For the data below, retype word for word the lines from the one containing "Um Local Suðurnes" through the one containing "216 652 10 07"; drop the pictures.

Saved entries
━━━━━━

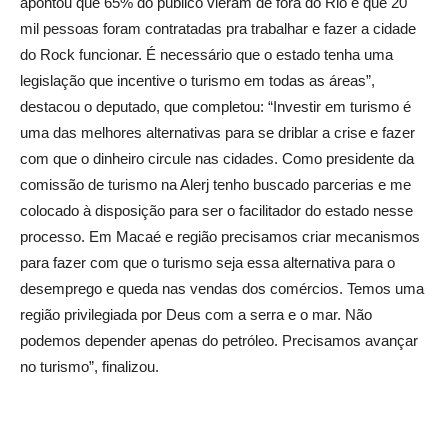
apontou que 65% do público vieram de fora do Rio e que 20
mil pessoas foram contratadas pra trabalhar e fazer a cidade
do Rock funcionar. É necessário que o estado tenha uma
legislação que incentive o turismo em todas as áreas”,
destacou o deputado, que completou: “Investir em turismo é
uma das melhores alternativas para se driblar a crise e fazer
com que o dinheiro circule nas cidades. Como presidente da
comissão de turismo na Alerj tenho buscado parcerias e me
colocado à disposição para ser o facilitador do estado nesse
processo. Em Macaé e região precisamos criar mecanismos
para fazer com que o turismo seja essa alternativa para o
desemprego e queda nas vendas dos comércios. Temos uma
região privilegiada por Deus com a serra e o mar. Não
podemos depender apenas do petróleo. Precisamos avançar
no turismo”, finalizou.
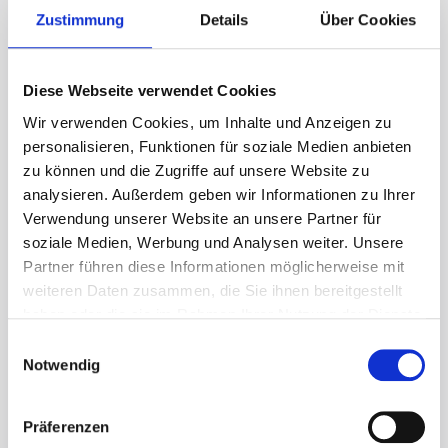
Zustimmung
Details
Über Cookies
Diese Webseite verwendet Cookies
M. Multerer
Wir verwenden Cookies, um Inhalte und Anzeigen zu
personalisieren, Funktionen für soziale Medien anbieten
AS Roma - SSC Napoli
zu können und die Zugriffe auf unsere Website zu
2 Februar 2025
analysieren. Außerdem geben wir Informationen zu Ihrer
Verwendung unserer Website an unsere Partner für
soziale Medien, Werbung und Analysen weiter. Unsere
Partner führen diese Informationen möglicherweise mit
10
weiteren Daten zusammen, die Sie ihnen bereitgestellt
haben oder die sie im Rahmen Ihrer Nutzung der Dienste
Wie immer ein Erlebnis
gesammelt haben.
Einwilligungsauswahl
Notwendig
Mein 3. Fußballtrip mit ihnen. Diesesmal
zum ersten Mal nicht London sondern Rom.
Wie jedesmal ein Erlebnis und wirklich sehr
Präferenzen
gute Betreuung zu einem mehr als fairen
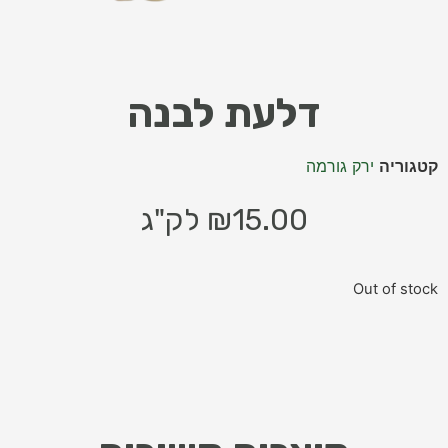
דלעת לבנה
קטגוריה
ירק גורמה
15.00
₪
לק"ג
Out of stock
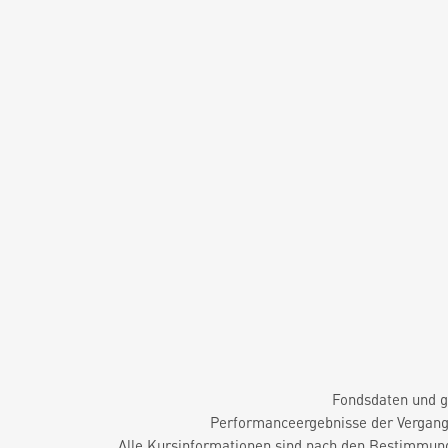
Fondsdaten und g
Performanceergebnisse der Vergange
Alle Kursinformationen sind nach den Bestimmung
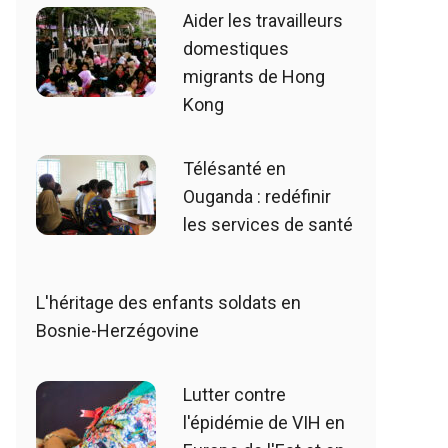
Aider les travailleurs
domestiques
migrants de Hong
Kong
Télésanté en
Ouganda : redéfinir
les services de santé
L'héritage des enfants soldats en
Bosnie-Herzégovine
Lutter contre
l'épidémie de VIH en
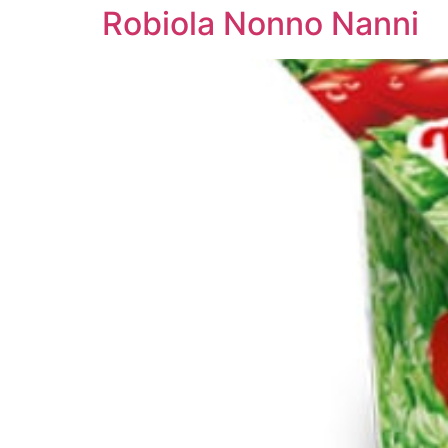
Robiola Nonno Nanni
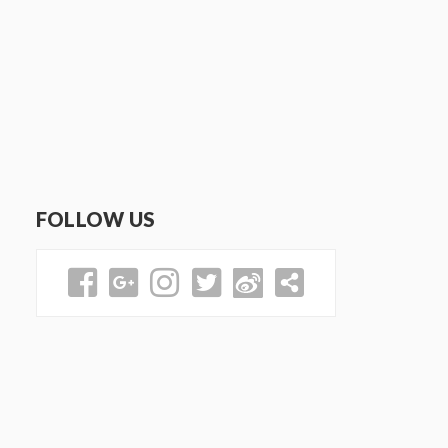
FOLLOW US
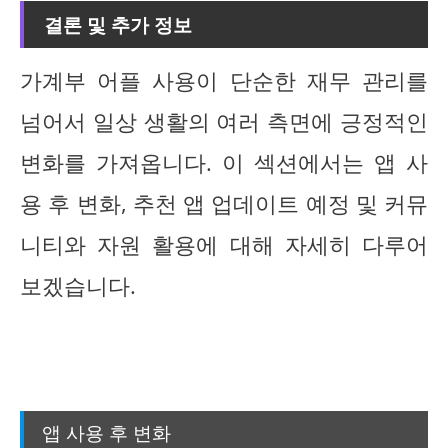
결론 및 추가 정보
가계부 어플 사용이 단순한 재무 관리를
넘어서 일상 생활의 여러 측면에 긍정적인
변화를 가져옵니다. 이 섹션에서는 앱 사
용 후 변화, 추천 앱 업데이트 예정 및 커뮤
니티와 자원 활용에 대해 자세히 다루어
보겠습니다.
앱 사용 후 변화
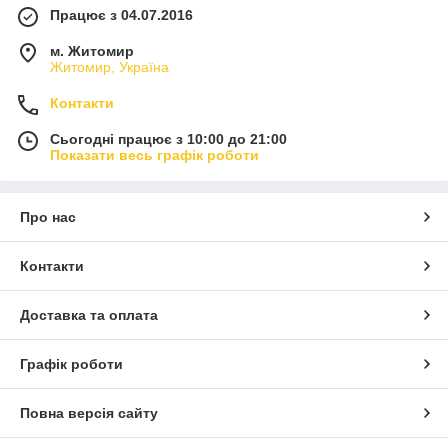
Працює з 04.07.2016
м. Житомир
Житомир, Україна
Контакти
Сьогодні працює з 10:00 до 21:00
Показати весь графік роботи
Про нас
Контакти
Доставка та оплата
Графік роботи
Повна версія сайту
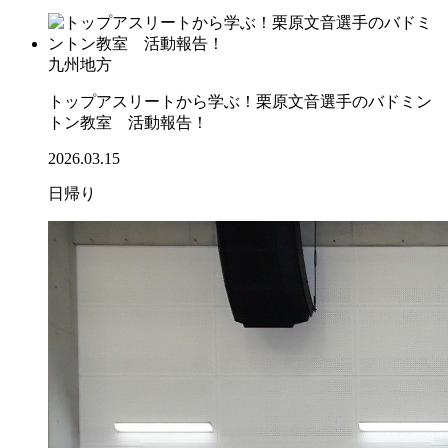
九州地方
トップアスリートから学ぶ！栗原文音選手のバドミン
トン教室 活動報告！
2026.03.15
日帰り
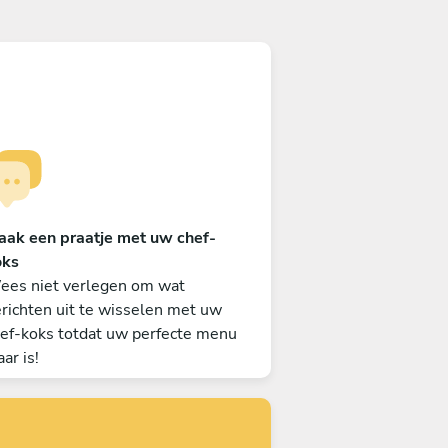
aak een praatje met uw chef-
oks
ees niet verlegen om wat
richten uit te wisselen met uw
ef-koks totdat uw perfecte menu
aar is!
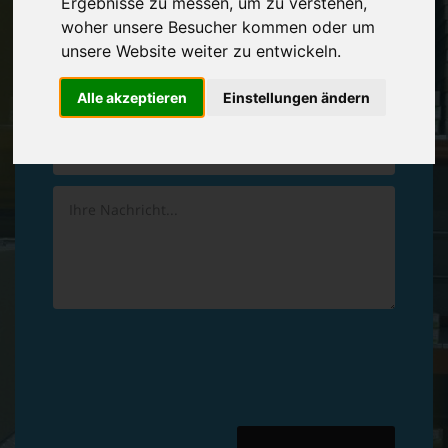
Ergebnisse zu messen, um zu verstehen,
Vereinbaren Sie einen
Rückruf
woher unsere Besucher kommen oder um
unsere Website weiter zu entwickeln.
Hinterlassen Sie uns gern eine persönliche Nachricht.
Alle akzeptieren
Einstellungen ändern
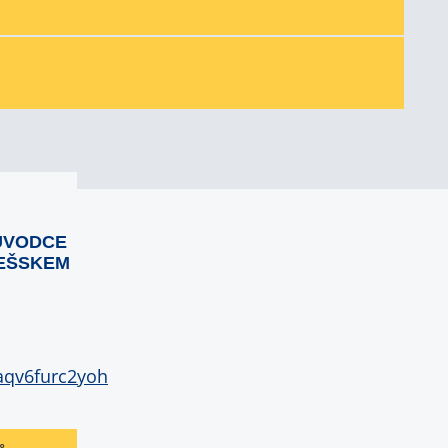
ŮVODCE
EŠSKEM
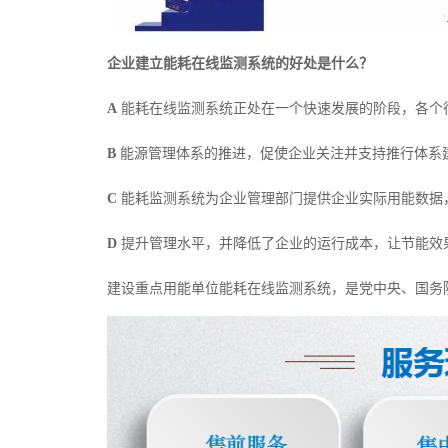
企业建立能耗在线监测系统的好处是什么？
A
能耗在线监测系统正处在一个快速发展的阶段，各个
B
能源管理体系的推进，促使企业关注并支持推行体系
C
能耗监测系统为企业管理部门提供企业实际用能数据
D
提升管理水平，并降低了企业的运行成本，让节能效
建设重点用能单位能耗在线监测系统，是党中央、国务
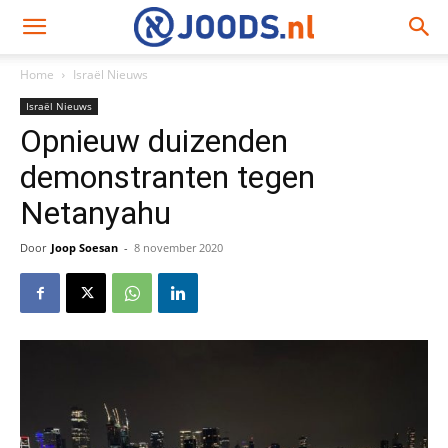
Home
Israël Nieuws
Israël Nieuws
Opnieuw duizenden
demonstranten tegen
Netanyahu
Door
Joop Soesan
-
8 november 2020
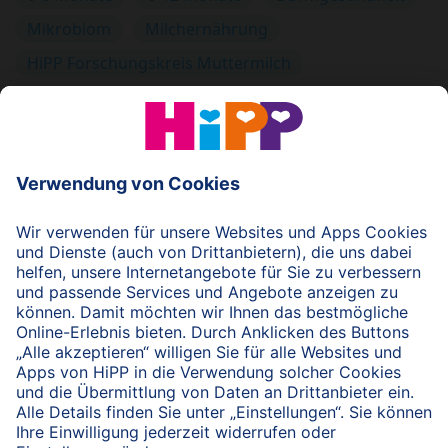
Mikrobiom
Milchernährung
HiPP Forschungskreis Muttermilch
© 2026 HiPP
nach oben
HiPP Portal für Fachkreise
Fachkreise-Newsletter
HiPP Produkte
HiPP Infomaterial
Forschung & Studien
HiPP Vorträge
HiPP Fortbildungen
Bio bei HiPP
HiPP Hebammen-Akademie
Hebammen-Fortbildungen
Arbeitsmaterial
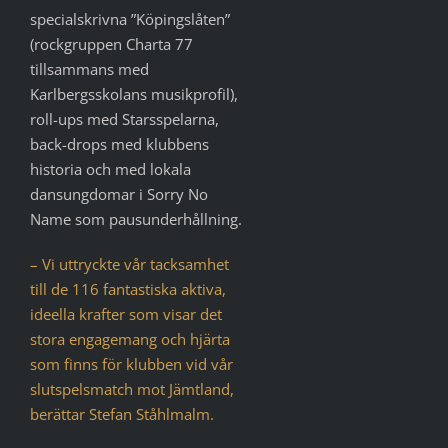
specialskrivna ”Köpingslåten”
(rockgruppen Charta 77
tillsammans med
Karlbergsskolans musikprofil),
roll-ups med Starsspelarna,
back-drops med klubbens
historia och med lokala
dansungdomar i Sorry No
Name som pausunderhållning.
– Vi uttryckte vår tacksamhet
till de 116 fantastiska aktiva,
ideella krafter som visar det
stora engagemang och hjärta
som finns för klubben vid vår
slutspelsmatch mot Jämtland,
berättar Stefan Ståhlmalm.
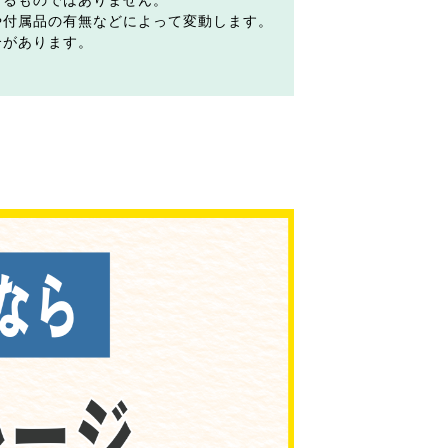
するものではありません。
や付属品の有無などによって変動します。
合があります。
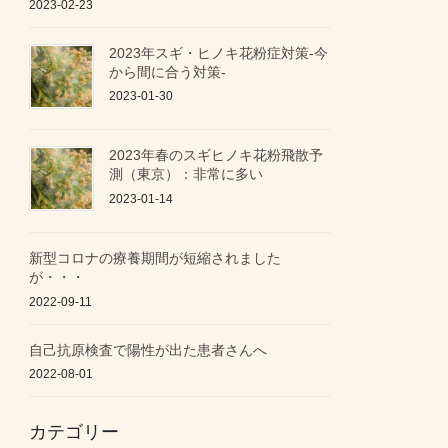
2023-02-23
2023年スギ・ヒノキ花粉症対策-今
から間に合う対策-
2023-01-30
2023年春のスギヒノキ花粉飛散予
測（東京）：非常に多い
2023-01-14
新型コロナの療養期間が短縮されました
が・・・
2022-09-11
自己抗原検査で陽性が出た患者さんへ
2022-08-01
カテゴリー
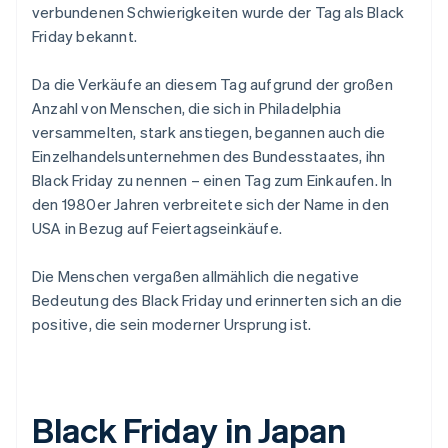
verbundenen Schwierigkeiten wurde der Tag als Black
Friday bekannt.
Da die Verkäufe an diesem Tag aufgrund der großen
Anzahl von Menschen, die sich in Philadelphia
versammelten, stark anstiegen, begannen auch die
Einzelhandelsunternehmen des Bundesstaates, ihn
Black Friday zu nennen – einen Tag zum Einkaufen. In
den 1980er Jahren verbreitete sich der Name in den
USA in Bezug auf Feiertagseinkäufe.
Die Menschen vergaßen allmählich die negative
Bedeutung des Black Friday und erinnerten sich an die
positive, die sein moderner Ursprung ist.
Black Friday in Japan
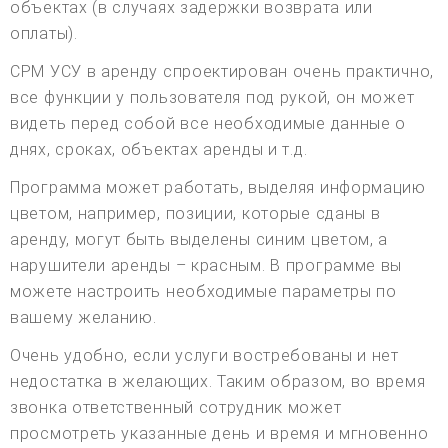
объектах (в случаях задержки возврата или
оплаты).
СРМ УСУ в аренду спроектирован очень практично,
все функции у пользователя под рукой, он может
видеть перед собой все необходимые данные о
днях, сроках, объектах аренды и т.д.
Программа может работать, выделяя информацию
цветом, например, позиции, которые сданы в
аренду, могут быть выделены синим цветом, а
нарушители аренды – красным. В программе вы
можете настроить необходимые параметры по
вашему желанию.
Очень удобно, если услуги востребованы и нет
недостатка в желающих. Таким образом, во время
звонка ответственный сотрудник может
просмотреть указанные день и время и мгновенно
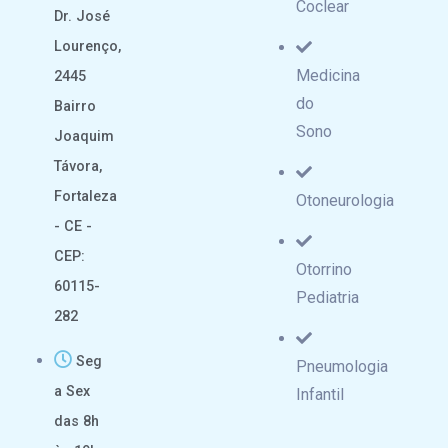
Coclear
Dr. José
Lourenço,
Medicina
2445
do
Bairro
Sono
Joaquim
Távora,
Fortaleza
Otoneurologia
- CE -
CEP:
Otorrino
60115-
Pediatria
282
Seg
Pneumologia
a Sex
Infantil
das 8h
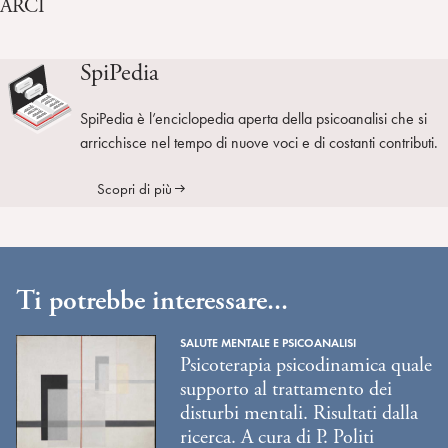
ARCI
SpiPedia
SpiPedia è l’enciclopedia aperta della psicoanalisi che si
arricchisce nel tempo di nuove voci e di costanti contributi.
Scopri di più
Ti potrebbe interessare...
SALUTE MENTALE E PSICOANALISI
Psicoterapia psicodinamica quale
supporto al trattamento dei
disturbi mentali. Risultati dalla
ricerca. A cura di P. Politi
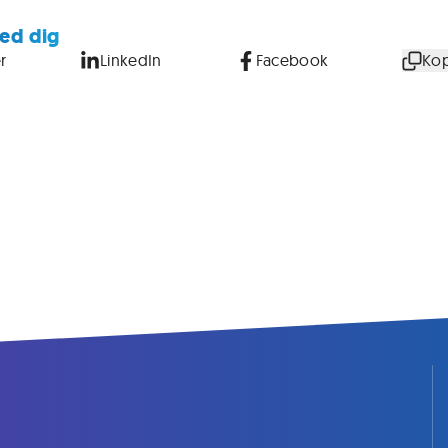
ed dig
r
LinkedIn
Facebook
Kop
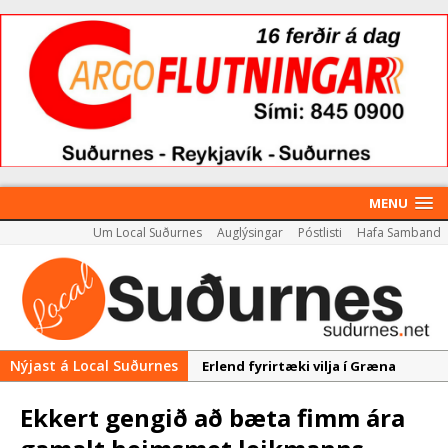
MENU
Um Local Suðurnes
Auglýsingar
Póstlisti
Hafa Samband
Nýjast á Local Suðurnes
Erlend fyrirtæki vilja í Græna
iðngarðinn
Ekkert gengið að bæta fimm ára
Nýir aðilar taka við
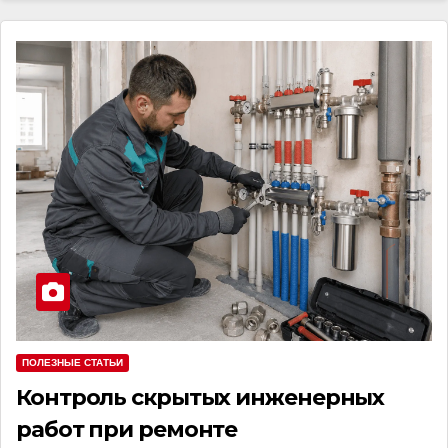
ПОЛЕЗНЫЕ СТАТЬИ
Контроль скрытых инженерных
работ при ремонте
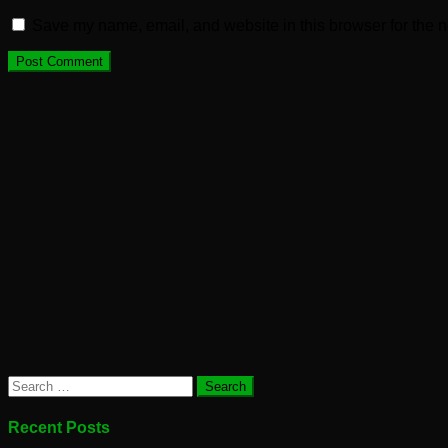
Save my name, email, and website in this browser for the n
Search
for:
Recent Posts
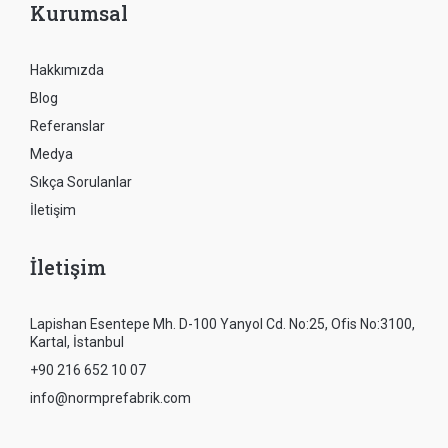
Kurumsal
Hakkımızda
Blog
Referanslar
Medya
Sıkça Sorulanlar
İletişim
İletişim
Lapishan Esentepe Mh. D-100 Yanyol Cd. No:25, Ofis No:3100,
Kartal, İstanbul
+90 216 652 10 07
info@normprefabrik.com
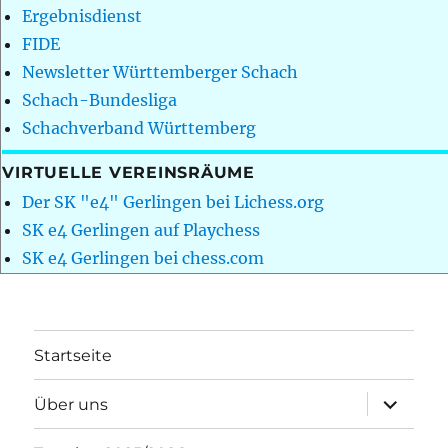
Ergebnisdienst
FIDE
Newsletter Württemberger Schach
Schach-Bundesliga
Schachverband Württemberg
VIRTUELLE VEREINSRÄUME
Der SK "e4" Gerlingen bei Lichess.org
SK e4 Gerlingen auf Playchess
SK e4 Gerlingen bei chess.com
Startseite
Unterme
Über uns
öffnen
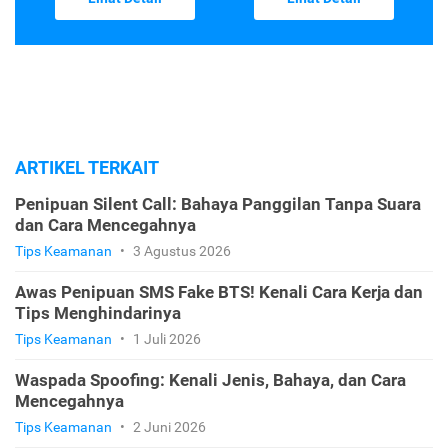
ARTIKEL TERKAIT
Penipuan Silent Call: Bahaya Panggilan Tanpa Suara
dan Cara Mencegahnya
Tips Keamanan
•
3 Agustus 2026
Awas Penipuan SMS Fake BTS! Kenali Cara Kerja dan
Tips Menghindarinya
Tips Keamanan
•
1 Juli 2026
Waspada Spoofing: Kenali Jenis, Bahaya, dan Cara
Mencegahnya
Tips Keamanan
•
2 Juni 2026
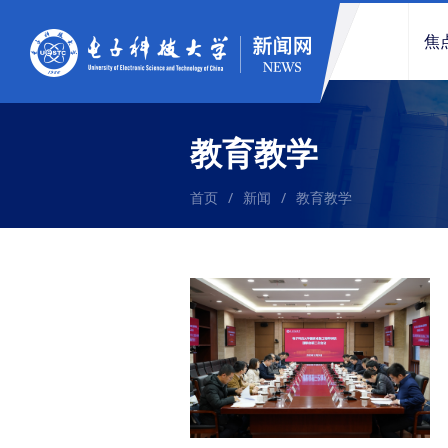
焦
教育教学
首页
/
新闻
/
教育教学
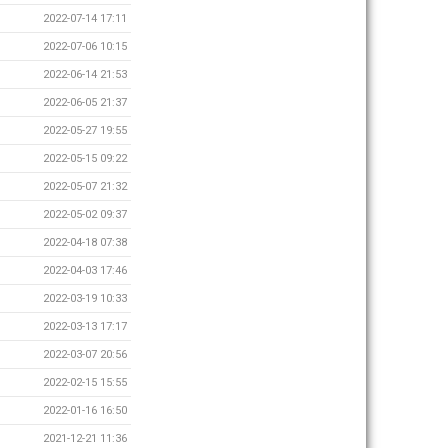
2022-07-14 17:11
2022-07-06 10:15
2022-06-14 21:53
2022-06-05 21:37
2022-05-27 19:55
2022-05-15 09:22
2022-05-07 21:32
2022-05-02 09:37
2022-04-18 07:38
2022-04-03 17:46
2022-03-19 10:33
2022-03-13 17:17
2022-03-07 20:56
2022-02-15 15:55
2022-01-16 16:50
2021-12-21 11:36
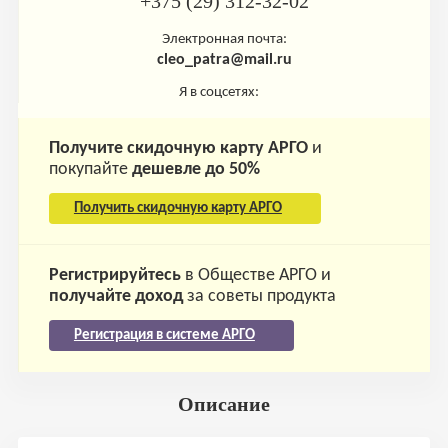
+375 (29) 312-32-02
Электронная почта:
cleo_patra@mail.ru
Я в соцсетях:
Получите скидочную карту АРГО
и
покупайте
дешевле до 50%
Получить скидочную карту АРГО
Регистрируйтесь
в Обществе АРГО и
получайте доход
за советы продукта
Регистрация в системе АРГО
Описание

━━━━━━

* _RESPONSE AREA_:
Um Local Suðurnes
Auglýsingar
Póstlisti
Hafa Samband
Nýjast á Local Suðurnes
Erlend fyrirtæki vilja í Græna
iðngarðinn
Ekkert gengið að bæta fimm ára
Nýir aðilar taka við
ПОЛЕЗНЫЕ СТАТЬИ
Контроль скрытых инженерных
работ при ремонте
Save my name, email, and website in this browser for the n
Search
for:
Recent Posts
Kurumsal
Hakkımızda
Blog
Referanslar
Medya
Sıkça Sorulanlar
İletişim
İletişim
Lapishan Esentepe Mh. D-100 Yanyol Cd. No:25, Ofis No:3100,
Kartal, İstanbul
+90 216 652 10 07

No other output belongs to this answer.